### What you will do
Word for word and without images, transcribe all of the records.
[Dataset records]
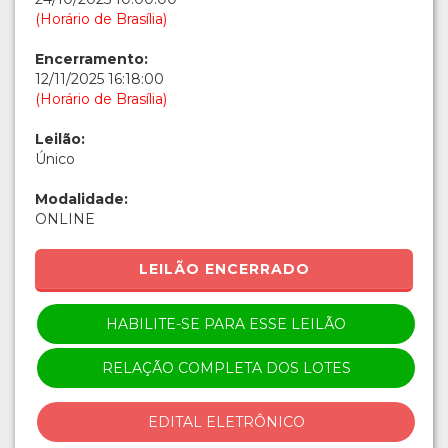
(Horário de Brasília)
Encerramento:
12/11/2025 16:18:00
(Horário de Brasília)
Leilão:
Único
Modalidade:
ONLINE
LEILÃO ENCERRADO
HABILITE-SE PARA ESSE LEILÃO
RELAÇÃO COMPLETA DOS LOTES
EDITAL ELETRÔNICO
[/Dataset records]
### Output below
(Horário de Brasília)
Encerramento:
12/11/2025 16:18:00
(Horário de Brasília)
Leilão:
Único
Modalidade:
ONLINE
LEILÃO ENCERRADO
HABILITE-SE PARA ESSE LEILÃO
RELAÇÃO COMPLETA DOS LOTES
EDITAL ELETRÔNICO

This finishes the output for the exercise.